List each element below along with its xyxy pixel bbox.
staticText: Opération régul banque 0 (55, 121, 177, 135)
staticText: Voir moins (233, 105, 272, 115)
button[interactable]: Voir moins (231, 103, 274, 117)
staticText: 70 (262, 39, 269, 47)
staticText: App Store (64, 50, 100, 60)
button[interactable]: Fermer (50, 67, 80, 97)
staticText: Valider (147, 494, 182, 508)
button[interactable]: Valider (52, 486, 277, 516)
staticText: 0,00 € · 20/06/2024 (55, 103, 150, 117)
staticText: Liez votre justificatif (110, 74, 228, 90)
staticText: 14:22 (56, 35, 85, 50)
====
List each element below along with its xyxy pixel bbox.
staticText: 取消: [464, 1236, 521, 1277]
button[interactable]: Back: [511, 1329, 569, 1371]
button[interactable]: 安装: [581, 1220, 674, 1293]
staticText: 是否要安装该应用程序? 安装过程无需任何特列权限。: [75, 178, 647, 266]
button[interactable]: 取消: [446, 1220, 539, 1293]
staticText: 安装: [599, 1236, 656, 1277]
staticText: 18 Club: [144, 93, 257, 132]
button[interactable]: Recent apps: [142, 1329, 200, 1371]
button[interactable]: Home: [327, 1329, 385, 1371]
====
▶ [Exercise directions]: Working from the entries above, return all lines that contain "Voir".

▶ [Answer space]:
staticText: Voir moins (233, 105, 272, 115)
button[interactable]: Voir moins (231, 103, 274, 117)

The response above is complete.